— Так вот что я хотел вам сказать, дорогой Антон Григорьевич. Прекрасно понимаю все ваши трудности, но давайте через «не могу», через силу, чтоб хоть к концу года, хоть под занавес, а очистные сооружения сдать…
Хромов грузно, в белых бурках, протопал из кабинета. Секретарша, выпустив его, тут же сунулась к Пушкареву:
— Петр Константинович, к вам Янпольский хотел… Статью показать в газете. Просил сообщить, как закончите…

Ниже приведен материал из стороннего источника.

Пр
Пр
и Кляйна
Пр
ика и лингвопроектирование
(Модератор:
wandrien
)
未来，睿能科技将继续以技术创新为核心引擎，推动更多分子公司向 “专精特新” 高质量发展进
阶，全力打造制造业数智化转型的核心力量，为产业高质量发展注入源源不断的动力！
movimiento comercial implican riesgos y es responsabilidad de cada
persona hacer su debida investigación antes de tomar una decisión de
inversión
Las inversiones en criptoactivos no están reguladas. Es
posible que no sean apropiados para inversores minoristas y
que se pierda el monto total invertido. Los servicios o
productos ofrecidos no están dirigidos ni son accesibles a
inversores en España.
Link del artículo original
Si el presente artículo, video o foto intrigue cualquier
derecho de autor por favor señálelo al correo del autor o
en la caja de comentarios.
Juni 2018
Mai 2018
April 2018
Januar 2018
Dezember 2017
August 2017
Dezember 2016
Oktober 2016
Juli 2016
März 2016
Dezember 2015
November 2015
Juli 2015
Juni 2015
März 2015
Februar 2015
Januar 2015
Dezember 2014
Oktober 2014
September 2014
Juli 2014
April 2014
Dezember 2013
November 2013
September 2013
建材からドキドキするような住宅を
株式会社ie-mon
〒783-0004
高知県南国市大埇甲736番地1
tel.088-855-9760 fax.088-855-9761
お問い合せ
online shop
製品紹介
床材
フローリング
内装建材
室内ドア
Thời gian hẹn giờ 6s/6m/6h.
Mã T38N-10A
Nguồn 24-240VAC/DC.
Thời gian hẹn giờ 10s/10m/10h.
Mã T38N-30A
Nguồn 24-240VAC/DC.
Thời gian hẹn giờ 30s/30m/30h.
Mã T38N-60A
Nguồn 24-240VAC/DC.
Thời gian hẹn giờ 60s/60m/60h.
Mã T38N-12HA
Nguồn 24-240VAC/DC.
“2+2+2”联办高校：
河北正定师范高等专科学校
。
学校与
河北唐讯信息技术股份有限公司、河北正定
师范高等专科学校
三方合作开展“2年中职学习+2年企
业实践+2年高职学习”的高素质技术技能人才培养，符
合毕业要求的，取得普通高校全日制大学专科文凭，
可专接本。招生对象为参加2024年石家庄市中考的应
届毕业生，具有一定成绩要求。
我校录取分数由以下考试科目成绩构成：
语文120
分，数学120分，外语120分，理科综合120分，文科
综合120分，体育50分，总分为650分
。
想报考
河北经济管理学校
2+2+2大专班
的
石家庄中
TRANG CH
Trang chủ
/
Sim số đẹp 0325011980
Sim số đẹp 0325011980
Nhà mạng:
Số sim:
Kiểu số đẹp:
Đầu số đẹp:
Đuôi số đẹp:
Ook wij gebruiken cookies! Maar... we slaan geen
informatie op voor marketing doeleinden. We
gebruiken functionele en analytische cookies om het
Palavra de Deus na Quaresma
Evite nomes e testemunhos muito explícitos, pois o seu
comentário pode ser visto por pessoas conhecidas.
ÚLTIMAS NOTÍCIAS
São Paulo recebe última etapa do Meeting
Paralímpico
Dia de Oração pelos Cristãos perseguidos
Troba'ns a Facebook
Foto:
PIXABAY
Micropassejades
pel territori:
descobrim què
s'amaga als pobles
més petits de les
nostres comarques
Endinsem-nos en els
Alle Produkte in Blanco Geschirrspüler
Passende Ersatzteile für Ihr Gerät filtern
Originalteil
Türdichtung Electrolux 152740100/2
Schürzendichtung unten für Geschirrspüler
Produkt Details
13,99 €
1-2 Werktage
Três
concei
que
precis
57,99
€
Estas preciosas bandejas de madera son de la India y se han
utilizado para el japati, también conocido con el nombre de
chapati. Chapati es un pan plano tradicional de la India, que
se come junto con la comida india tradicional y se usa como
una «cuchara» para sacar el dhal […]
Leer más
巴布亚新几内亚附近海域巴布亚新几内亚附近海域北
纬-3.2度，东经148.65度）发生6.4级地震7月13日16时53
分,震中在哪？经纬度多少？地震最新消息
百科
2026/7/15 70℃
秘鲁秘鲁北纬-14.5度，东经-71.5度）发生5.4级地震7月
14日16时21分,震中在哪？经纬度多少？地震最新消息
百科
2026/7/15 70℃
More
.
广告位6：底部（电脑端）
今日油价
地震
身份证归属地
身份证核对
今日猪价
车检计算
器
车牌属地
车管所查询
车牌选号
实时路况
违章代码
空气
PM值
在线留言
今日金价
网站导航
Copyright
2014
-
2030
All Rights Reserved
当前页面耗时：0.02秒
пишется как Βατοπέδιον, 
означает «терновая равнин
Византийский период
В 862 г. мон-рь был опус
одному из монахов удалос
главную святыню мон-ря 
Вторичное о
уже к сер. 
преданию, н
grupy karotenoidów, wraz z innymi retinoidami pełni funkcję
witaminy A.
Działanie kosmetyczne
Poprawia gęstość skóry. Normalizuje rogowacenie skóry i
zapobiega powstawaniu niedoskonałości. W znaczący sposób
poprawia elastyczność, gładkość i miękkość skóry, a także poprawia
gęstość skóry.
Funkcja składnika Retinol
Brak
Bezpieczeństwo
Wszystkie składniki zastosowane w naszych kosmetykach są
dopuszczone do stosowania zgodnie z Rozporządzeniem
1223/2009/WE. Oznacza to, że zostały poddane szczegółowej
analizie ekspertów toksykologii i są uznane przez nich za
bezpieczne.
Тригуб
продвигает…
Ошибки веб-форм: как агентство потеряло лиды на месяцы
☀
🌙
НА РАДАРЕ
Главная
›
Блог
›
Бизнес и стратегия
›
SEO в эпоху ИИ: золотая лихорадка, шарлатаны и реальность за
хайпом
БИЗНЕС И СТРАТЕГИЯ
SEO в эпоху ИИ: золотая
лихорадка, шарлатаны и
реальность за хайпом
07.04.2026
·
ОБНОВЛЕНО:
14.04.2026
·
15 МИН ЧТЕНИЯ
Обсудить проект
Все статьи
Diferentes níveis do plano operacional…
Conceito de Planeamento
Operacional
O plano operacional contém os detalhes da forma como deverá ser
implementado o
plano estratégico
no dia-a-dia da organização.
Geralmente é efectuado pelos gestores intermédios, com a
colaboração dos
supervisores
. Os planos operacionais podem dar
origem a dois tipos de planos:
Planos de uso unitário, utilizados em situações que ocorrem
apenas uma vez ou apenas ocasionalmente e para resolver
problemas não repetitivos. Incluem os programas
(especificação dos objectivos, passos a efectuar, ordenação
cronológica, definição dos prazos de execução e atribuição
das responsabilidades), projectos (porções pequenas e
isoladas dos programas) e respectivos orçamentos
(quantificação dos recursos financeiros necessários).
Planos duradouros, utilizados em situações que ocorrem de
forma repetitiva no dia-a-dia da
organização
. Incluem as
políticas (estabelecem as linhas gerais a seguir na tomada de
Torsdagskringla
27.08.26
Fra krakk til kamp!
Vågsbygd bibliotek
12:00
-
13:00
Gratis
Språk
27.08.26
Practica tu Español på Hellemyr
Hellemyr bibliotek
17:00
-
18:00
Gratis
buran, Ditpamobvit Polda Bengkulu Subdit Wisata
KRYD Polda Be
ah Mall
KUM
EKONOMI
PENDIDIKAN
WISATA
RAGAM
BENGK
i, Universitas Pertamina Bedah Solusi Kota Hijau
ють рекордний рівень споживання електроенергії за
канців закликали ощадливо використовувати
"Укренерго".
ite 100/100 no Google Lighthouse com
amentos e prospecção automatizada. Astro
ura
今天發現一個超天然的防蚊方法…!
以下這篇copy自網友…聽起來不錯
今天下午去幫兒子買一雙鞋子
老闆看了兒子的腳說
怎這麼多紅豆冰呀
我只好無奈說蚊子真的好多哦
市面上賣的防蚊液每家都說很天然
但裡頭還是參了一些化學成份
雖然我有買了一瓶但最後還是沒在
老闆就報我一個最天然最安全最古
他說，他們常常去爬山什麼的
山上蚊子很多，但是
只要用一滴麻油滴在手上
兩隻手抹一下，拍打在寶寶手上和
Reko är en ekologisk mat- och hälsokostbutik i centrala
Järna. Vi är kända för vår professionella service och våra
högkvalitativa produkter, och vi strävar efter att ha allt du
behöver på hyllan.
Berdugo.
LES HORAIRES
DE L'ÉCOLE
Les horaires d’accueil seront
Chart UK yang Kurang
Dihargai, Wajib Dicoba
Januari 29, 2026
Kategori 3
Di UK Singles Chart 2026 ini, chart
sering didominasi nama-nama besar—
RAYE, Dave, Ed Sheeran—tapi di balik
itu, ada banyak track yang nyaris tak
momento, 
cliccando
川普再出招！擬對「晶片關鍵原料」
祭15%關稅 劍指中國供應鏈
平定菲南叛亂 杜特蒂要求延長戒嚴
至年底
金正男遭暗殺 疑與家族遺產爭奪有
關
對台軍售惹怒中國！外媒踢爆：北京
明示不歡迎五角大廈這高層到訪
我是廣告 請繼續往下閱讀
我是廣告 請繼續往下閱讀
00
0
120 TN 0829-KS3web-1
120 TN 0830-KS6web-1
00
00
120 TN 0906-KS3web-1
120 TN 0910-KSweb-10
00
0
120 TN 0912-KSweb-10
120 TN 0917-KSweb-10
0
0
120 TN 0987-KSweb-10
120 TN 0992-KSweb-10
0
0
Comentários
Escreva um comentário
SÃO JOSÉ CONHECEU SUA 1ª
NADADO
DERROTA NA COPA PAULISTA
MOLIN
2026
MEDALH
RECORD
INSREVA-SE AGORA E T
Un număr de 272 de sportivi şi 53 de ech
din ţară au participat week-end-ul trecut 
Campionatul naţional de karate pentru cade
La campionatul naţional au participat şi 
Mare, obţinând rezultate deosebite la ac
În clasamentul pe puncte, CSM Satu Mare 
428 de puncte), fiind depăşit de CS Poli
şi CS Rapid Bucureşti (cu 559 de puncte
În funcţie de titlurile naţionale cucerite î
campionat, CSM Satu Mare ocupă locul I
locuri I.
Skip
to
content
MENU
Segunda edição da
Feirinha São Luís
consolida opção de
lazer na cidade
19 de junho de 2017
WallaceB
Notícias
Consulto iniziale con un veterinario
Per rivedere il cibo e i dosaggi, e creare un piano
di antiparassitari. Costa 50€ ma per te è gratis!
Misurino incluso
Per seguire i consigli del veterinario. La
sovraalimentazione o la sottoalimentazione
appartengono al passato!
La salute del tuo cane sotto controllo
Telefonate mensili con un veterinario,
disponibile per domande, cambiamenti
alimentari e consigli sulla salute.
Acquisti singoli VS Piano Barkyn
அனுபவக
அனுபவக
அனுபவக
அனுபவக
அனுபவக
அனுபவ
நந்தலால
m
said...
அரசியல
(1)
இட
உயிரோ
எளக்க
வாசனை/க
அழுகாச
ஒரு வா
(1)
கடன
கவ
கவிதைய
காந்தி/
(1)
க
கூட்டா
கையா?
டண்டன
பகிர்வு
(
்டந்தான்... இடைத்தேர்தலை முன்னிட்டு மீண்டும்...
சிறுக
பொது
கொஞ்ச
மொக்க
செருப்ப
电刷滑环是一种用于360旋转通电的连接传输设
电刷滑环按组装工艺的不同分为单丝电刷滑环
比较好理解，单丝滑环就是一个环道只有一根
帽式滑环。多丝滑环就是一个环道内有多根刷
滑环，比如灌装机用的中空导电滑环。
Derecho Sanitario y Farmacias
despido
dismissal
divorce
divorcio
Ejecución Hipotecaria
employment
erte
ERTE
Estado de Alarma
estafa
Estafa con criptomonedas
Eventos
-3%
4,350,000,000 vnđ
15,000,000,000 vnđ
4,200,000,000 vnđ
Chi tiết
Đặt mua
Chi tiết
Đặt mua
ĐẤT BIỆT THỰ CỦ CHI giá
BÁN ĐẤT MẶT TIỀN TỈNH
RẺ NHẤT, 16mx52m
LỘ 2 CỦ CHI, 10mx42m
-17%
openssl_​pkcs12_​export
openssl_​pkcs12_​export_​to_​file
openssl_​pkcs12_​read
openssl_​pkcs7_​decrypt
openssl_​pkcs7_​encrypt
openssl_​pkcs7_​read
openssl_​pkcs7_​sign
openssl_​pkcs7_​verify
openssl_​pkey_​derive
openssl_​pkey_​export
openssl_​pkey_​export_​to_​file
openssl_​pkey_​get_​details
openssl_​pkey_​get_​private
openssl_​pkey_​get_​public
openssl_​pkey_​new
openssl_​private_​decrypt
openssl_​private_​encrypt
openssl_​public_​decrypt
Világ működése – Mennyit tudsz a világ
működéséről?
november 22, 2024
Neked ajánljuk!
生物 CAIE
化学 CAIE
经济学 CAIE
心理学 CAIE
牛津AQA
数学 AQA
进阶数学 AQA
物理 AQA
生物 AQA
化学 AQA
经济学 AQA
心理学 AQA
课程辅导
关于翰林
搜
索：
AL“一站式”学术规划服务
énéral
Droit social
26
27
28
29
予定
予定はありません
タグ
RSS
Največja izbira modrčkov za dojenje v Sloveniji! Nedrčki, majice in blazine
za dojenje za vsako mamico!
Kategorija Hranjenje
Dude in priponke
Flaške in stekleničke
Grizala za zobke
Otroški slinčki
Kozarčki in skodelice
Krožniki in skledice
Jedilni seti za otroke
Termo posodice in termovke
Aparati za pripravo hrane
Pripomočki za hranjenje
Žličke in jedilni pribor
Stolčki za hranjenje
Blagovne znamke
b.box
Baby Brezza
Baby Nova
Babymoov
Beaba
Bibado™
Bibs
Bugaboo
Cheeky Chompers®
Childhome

— Да какая статья! После, после!.. Миронова ко мне, срочно!
И, усаживая перед собой заместителя по капитальному строительству, кладя ему чистый лист, косясь на окурки в пепельнице, говорил:
— Пишите, пишите… Подготовить следующие вопросы… Незамедлительно, к штабу!.. Первое… Добиться от райисполкома разрешения на открытие Бужаровского карьера… Второе… Требовать от нефтеснаба ликвидировать перебои с горючим… Третье… Ускорить прохождение бумаг в леспроме на ликвидацию нетоварного леса… Четвертое…
Он диктовал, сжав веки, вытапливая из себя недавнее напряжение. Умолк, слыша, как продолжает шуршать перо заместителя.
— Вот и все… Только с этим не медлить! Чтоб к штабу все было сделано! Довольно поблажек Хромову. На этом он будет пойман… Да, еще я хотел вас спросить… Как там со снежным городом? Стоит или снова сломали?
— Снова сломали, — ответил Миронов, поднимая от бумаги худое, болезненное, с воспаленными веками лицо. — За ночь снова сломали.
— Так, хорошо… Восстановим! Скажите архитекторам, пусть восстановят. Поглядим, кто упорней! Ладно, с этим все ясно… А слободу Захромы вы мне скоро снесете? Пускайте, пускайте бульдозеры!.. И вторая слобода за Иртышом, как ее? Кондашевка? Вывели к Иртышу газопровод — хорошо! А с насосной станцией тянут! Торопите, толкайте их! К весне, к навигации, чтоб насосная станция — в действие! С кораблями придет оборудование. В месяц поставим колонны, и чтобы сразу газом опробовать. К осени — первый продукт! Я на штабе так и скажу. Торопите их в Кондашевке!
Он закончил, отпуская Миронова. Но тот медлил, что-то пытался сказать, неуверенно двигал губами.
— Что еще? — спросил Пушкарев.
— Петр Константинович, личная просьба… Дня на четыре, на пять отпустите в Москву. За свой счет! Или в счет сверхурочных!.. Понимаете, у жены день рождения. И уже полгода не виделись…
Пушкарев оглядывал бледное, осунувшееся лицо заместителя, чувствовал его неуверенность, испытал мгновенное к нему раздражение.
— Простите, Николай Владимирович, — улыбаясь, ответил он. — Понимаю, мотив уважительный, семья, жена, день рождения. Но между прочим, автомост не достроен, и проблема городского тепла не решена, и план по земполотну срывается, и свайные поля отстают, и с гулькин нос до весны. Так что не взыщите, а отпустить не могу. Уж как-то так получилось: все мы тут холостяки оказались. Комбинат — наша жена, и дите, и невеста. Может, это и жестоко и несправедливо, но нам сейчас не до семейной жизни, ведь так? У нас тут фронт, и семьи, если они есть у кого, пусть подождут. Вот пустим комбинат, тут уже кто хочет — свадьбы играй, жен и детишек выписывай. А пока не до них. Правильно я говорю?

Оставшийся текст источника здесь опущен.